Jede ernsthafte Debatte um die Tradition der Bundeswehr wird nach kurzer Zeit auf die Position und Rolle der Bundeswehr stoßen müssen. Sie hat sich nicht als Fremdkörper in unserer Gesellschaft erwiesen, sondern trotz der schwierigen Gründerjahre in die staatliche Struktur einbauen und die Soldaten in unsere Gesellschaft integrieren lassen.
In 25 Jahren hat sich gezeigt, daß Soldat in unserer Demokratie zu sein nicht bedeutet, ein »amputierter« Staatsbürger zu sein, der Außenseiter unserer Gesellschaft ist. Vielmehr bedeutet es, als »Staatsbürger in Uniform« Dienst zu tun in einer Einrichtung, deren Auftrag der Schutz dieses Staates und seiner Verfassung gegen Einwirkungen von außen ist. Aus den Funktionsnotwendigkeiten der Bundeswehr erklärt sich, daß in der Bundeswehr das Prinzip von Befehl und Gehorsam gelten muß.
Aber sicherzustellen ist, daß die Bundeswehr sich an dem Menschenbild orientiert, das das Grundgesetz vorgibt, und daß die in der militärischen Organisation möglichen Mitwirkungsmöglichkeiten voll genutzt werden.
Diesen Grundsätzen entspricht die »Innere Führung«. Wer immer wieder klagt, daß ihre Prinzipien nicht bei Gründung der Bundeswehr in der Art der 10 Gebote gleichsam mit ehernen Lettern ein für alle Mal an die Wand geschlagen wurden, der übersieht, daß die Innere Führung ähnlich wie die Tradition fortzuentwickeln ist. Das ist keineswegs als Anpassung an den »Zeitgeist« mißzuverstehen, sondern Ausdruck der Tatsache, daß sich auch Vorstellungen und Wertgefühle innerhalb der Gesellschaft fortentwickeln.

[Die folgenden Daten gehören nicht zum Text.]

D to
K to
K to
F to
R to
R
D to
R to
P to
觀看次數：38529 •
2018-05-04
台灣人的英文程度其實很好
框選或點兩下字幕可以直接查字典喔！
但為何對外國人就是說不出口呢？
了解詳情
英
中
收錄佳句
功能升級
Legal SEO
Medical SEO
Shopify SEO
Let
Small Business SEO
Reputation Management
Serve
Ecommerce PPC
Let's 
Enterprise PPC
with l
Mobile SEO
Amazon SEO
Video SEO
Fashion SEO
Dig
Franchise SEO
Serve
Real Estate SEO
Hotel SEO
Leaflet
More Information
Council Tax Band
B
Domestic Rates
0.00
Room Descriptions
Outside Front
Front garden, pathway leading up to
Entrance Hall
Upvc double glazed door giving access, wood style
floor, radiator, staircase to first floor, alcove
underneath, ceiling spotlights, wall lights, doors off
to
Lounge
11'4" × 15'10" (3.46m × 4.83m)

Wer das Jahr 1980 mit dem Aufstellungsjahr der Bundeswehr 1955 vergleicht, dem wird sich die Richtigkeit dieser Feststellung rasch erschließen. Das bedeutet, auch nach 25 Jahren gibt es für die Fortentwicklung der Inneren Führung, aber auch für den Ausbau der Mitwirkung -- so z. B. in der Stärkung der Rolle des Vertrauensmannes -- noch ausreichend zu tun. Ich bin dazu fest entschlossen.
Dabei wird dann das Spannungsverhältnis zwischen Partizipation einerseits und Befehl und Gehorsam andererseits noch deutlicher werden und nur in der Bewährung des Alltags und nicht durch Direktiven überbrückt werden können.

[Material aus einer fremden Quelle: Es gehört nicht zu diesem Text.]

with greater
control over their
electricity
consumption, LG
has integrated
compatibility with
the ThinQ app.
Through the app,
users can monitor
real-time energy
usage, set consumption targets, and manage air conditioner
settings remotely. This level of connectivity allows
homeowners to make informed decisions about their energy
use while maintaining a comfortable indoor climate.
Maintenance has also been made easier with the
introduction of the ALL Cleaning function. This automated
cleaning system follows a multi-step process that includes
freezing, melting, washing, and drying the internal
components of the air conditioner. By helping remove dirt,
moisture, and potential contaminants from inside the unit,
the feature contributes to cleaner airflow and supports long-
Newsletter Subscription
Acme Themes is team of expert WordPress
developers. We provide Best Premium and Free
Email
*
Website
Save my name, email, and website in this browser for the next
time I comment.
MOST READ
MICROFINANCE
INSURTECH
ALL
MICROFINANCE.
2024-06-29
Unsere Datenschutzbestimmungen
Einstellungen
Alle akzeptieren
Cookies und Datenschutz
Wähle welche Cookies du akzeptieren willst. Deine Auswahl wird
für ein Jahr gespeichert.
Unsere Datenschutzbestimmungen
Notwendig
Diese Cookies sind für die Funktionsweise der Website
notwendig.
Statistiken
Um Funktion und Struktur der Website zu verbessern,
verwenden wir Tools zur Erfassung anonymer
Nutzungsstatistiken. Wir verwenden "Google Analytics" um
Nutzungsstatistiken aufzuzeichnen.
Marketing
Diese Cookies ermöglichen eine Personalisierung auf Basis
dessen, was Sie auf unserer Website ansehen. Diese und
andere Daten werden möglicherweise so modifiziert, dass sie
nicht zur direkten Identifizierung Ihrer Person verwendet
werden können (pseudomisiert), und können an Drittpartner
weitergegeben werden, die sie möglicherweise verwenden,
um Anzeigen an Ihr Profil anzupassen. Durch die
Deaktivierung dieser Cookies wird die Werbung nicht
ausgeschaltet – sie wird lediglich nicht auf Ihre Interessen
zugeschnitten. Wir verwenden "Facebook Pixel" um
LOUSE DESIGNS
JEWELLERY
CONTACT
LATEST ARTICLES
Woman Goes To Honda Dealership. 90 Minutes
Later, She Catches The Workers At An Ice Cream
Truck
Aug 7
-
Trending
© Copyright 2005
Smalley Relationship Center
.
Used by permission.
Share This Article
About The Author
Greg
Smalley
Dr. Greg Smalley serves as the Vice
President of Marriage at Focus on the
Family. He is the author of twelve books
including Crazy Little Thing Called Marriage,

Mein Fazit: Die Bundeswehr ist nicht auf Sand gebaut. Sie hat eine solide demokratische Fundierung. Das haben die vergangenen 25 Jahre erwiesen. Diese Feststellung bedeutet keineswegs die Aufforderung an die Bundeswehr, sich nun auf ihren Lorbeeren auszuruhen. Im Gegenteil: Sie hat die Jahre seit ihrer Aufstellung deshalb erfolgreich bestanden, weil sie sich der Debatte nicht verschlossen hat, im Inneren wie nach außen.
Tradition in der Bundeswehr muß vom Geist der Verfassung durchdrungen sein. Sie darf nicht im Widerspruch zum gesellschaftlichen Werte- und Normensystem stehen. Sie muß auf den Frieden bezogen sein und kann sich nicht nur auf ihre eigene Geschichte beschränken.
Tradition in der Bundeswehr darf nicht auf Ereignisse und Gestalten der Militär- und Kriegsgeschichte begrenzt sein, sie muß zur Verständigung zwischen den Völkern und zur Überwindung von Nationalsozialismus beitragen.
Tradition in der Bundeswehr darf nicht zum Traditionalismus entarten, zum unkritischen Festhalten am Vergangenen zum Schaden der Gegenwart und Zukunft. Tradition in der Bundeswehr, die verordnet und vorgeschrieben wird, verträgt sich nicht mit dem Leitbild vom mündigen Staatsbürger. Tradition in der Bundeswehr bedarf der kritischen Anteilnahme der zivilen Staatsbürger, sie muß wachsen, sie ist keine Tagesfrage.